Labor costs continued to be the main inflation driver during the third quarter. However, both union and nonunion sectors seem to have taken into account weaker market conditions and growing unemployment in this year's wage negotiations. In August, the unemployment rate for both blue and white collar construction workers rose to 9.5%, according to BLS. Up from a low of 6.4% two years ago, it is now at the highest level since 1994.
Open-shop contractors say that because of weaker market conditions, they only expect to increase wages for their workers by 4.2%, according to a survey conducted by Personnel Administration Services, Saline, Mich. This would be down from a 4.8% wage increase that the same group of contractors awarded last year and a 5.3% wage increase reported by PAS in 2000.
The union sector also reeled in wage hikes this year, says a survey of 165 settlements by the Construction Labor Research Council, Washington, D.C. Wage and benefit settlements reported to CLRC so far in 2002 have resulted in an average first-year increase of $1.40, or a 4.2% annual wage hike. In 2001, union wages showed a 4.6% annual increase for the same period.
Labor costs also are getting a kick from higher workers' compensation rates. This year, the average premium per $100 of payroll increased 9% for structural ironworkers; 7% for bricklayers and 2% for carpenters, according to an annual survey compiled for ENR by the New York City-based insurance broker Marsh USA Inc.
These rate increases may just be the first tremor in a major upheaval in workers' compensation rates expected to hit the market by next year. Industry sources interviewed by ENR for its Third Quarterly Cost Report expect to see double-digit rate increases in 2003.
The slump in the nonresidential building market is putting a severe squeeze on contractor margins, according to an analysis of general building and selling cost indexes published in this report. Ten general building indexes, which measure input costs, registered annual inflation of 2.5%. This is about the same rate of inflation tracked by this group of indexes in the third quarter of 2001.
By contrast, three selling price indexes compiled by contractors show annual inflation rates falling from 2.5% a year ago to 0.8% this quarter. The gap between the contractors "selling price" and input costs is an indication of how hard margins are being squeezed in today's market.
Another gap exists between ENR's construction and building cost indexes. In September, the CCI was up 3.1% for the year, while the BCI showed only a 1.6% annual increase. The labor component accounts for 80% of the CCI, and it is up 4.5% for the year. The BCI's labor component is up only 4% for the year. In addition, labor accounts for only 64% of the BCI, making it more vulnerable to declines in lumber and steel prices.

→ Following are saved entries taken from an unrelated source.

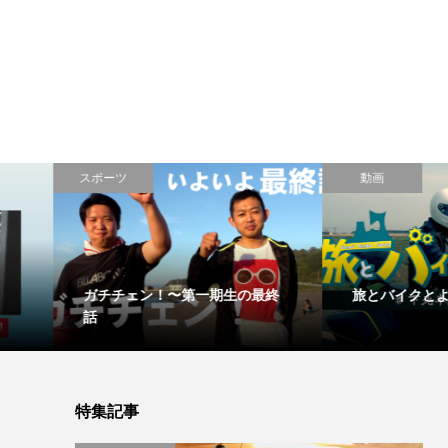
スポーツ
動画
ガチチェン！〜第一期生の最終
旅とバイクとよっさん
話
特集記事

The full impact of the U.S. tariffs on steel imports became clear in the third quarter. Last March, President Bush placed a 30% tariff on most imported flat products, which includes plate. The so-called long products, which include structural steel and reinforcing bars, were excluded. By August, prices for flat products had increased 41%, while those for long products rose just 3%, according to composite prices compiled by the forecasting firm DRI-WEFA, Washington, D.C.
Other factors coincided with the implementation of tarrifs to drive up prices, including a weaker dollar and a surge in inventory purchases. But tariffs have worked as intended to give large domestic integrated steel mills temporary protection from cheap imports that had driven prices below costs.
The tariffs offer three years of price protection. They fall to 24% next March and to 18% a year later. In the meantime, domestic producers are looking to consolidate and reduce worldwide capacity to keep prices in line. But they may not have three years to fix the steel crisis, which has driven 34 steel companies into bankruptcy. Two large mills are bringing new capacity on line, which should drive prices back down. DRI-WEFA predicts prices will start to fall by next quarter.